In reply to by Lafayette

Sounds like your more interested in getting the guitar part to "Sound" right rather than a notation issue. I have been very successfull using the following technique:

Write a guitar part on two staves using the lower stave for down strokes and the upper stave for upstokes. so, most measures on the upper stave will begin with a eighth or sixtenth rest.
Allow the upper and lower note values to overlap since the downstroke on a quitar will continue to resonate as you play the upstroke.
Try only playing the higher 3 or 4 notes of the chord on the upstroke.. seems to sound right. You can use more or fewer notes on a given stroke with accents and increased or decreased note velocities to simulate "hitting" harder for a very realisic result.
It's tedious as all gettout. But it works!
You will not want to include these staves in your printed score as they are prety scary looking!

In reply to by Nicolas

Have you used this notation in MuseScore and if so does it work?

It so happens I love flamenco guitar. If this notation works I could use a few rasqueados in my music.
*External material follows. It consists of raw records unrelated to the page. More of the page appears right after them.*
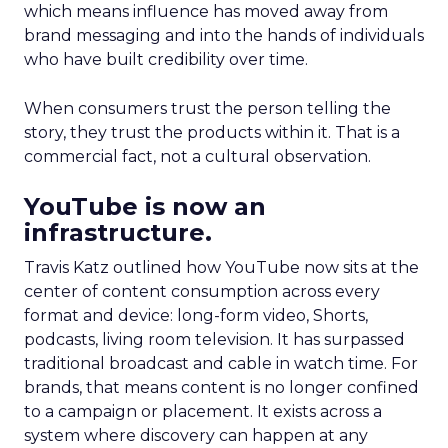
which means influence has moved away from
brand messaging and into the hands of individuals
who have built credibility over time.
When consumers trust the person telling the
story, they trust the products within it. That is a
commercial fact, not a cultural observation.
YouTube is now an
infrastructure.
Travis Katz outlined how YouTube now sits at the
center of content consumption across every
format and device: long-form video, Shorts,
podcasts, living room television. It has surpassed
traditional broadcast and cable in watch time. For
brands, that means content is no longer confined
to a campaign or placement. It exists across a
system where discovery can happen at any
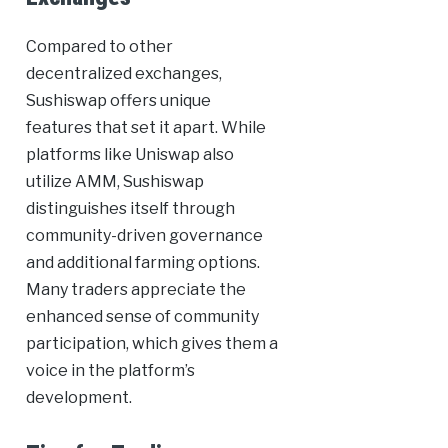
Compared to other
decentralized exchanges,
Sushiswap offers unique
features that set it apart. While
platforms like Uniswap also
utilize AMM, Sushiswap
distinguishes itself through
community-driven governance
and additional farming options.
Many traders appreciate the
enhanced sense of community
participation, which gives them a
voice in the platform’s
development.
By the way, thanks for the link.

Lafayette

Yes, these symbols are an indispensable part of arranging for any string ensemble. The discussion above focuses on guitar usage, but arranging for strings particularly in an educational setting are absolutely essential. I am greatly anticipating the release of 2.0 for this and only a handful of other reasons.
I have to say that I have recently came upon this software and it has proved to be a tremendous teaching tool for me as an itinerant music teacher. I am having students make arrangements of songs for the ensemble and teaching some of the idiosyncrasies of of the sections they are not familiar with (not to mention partwriting, harmonies, orchestration etc.) they can write at home and I can check throughout the week thanks to cloud folder sharing. Amazing, what opportunities technology can offer. If only the kids knew what a pencil was...
Bravo to the team generating MuseScore. thank you for providing this. Please know how essential the up and down bow strokes are!

In reply to by tgaffga

I'm not sure what you mean. The up and down bow markings are already in MuseScore; they have been there for years. They are found in the Articulations & Ornaments palette. There is nothing new you need to wait for in order to use these - I don't think 2.0 changes anything at all about these. It's only some very specific guitar notations - not the ordinary up and down bow marking used by all strings - that you would need to wait for 2.0 to get.

In reply to by tgaffga

BTW, I did find them. The manual does not have any reference to up or down or up bow or down bow, but I found them under Create tab at the bottom Symbol as well as in the Articulations & Ornaments.
Again, thinking about what a blessing MuseScore is, not only is it free and online as I discussed above, but it really is quite user friendly and intuitive. Either from a Midi controller or my own qwerty keyboard. Thank you lots!

Tim Gaffga

Are you using plectrum or fingers? For plectrum the best notation is as for a bow. For fingers I recommend the minimalist notation, i under the chord for downstroke index, iu under the chord for upstroke index, and so on.

sorry about posting on an old post. But I cannot find the upbows and down bows in the Articulation palette. I have attached an image of what i see.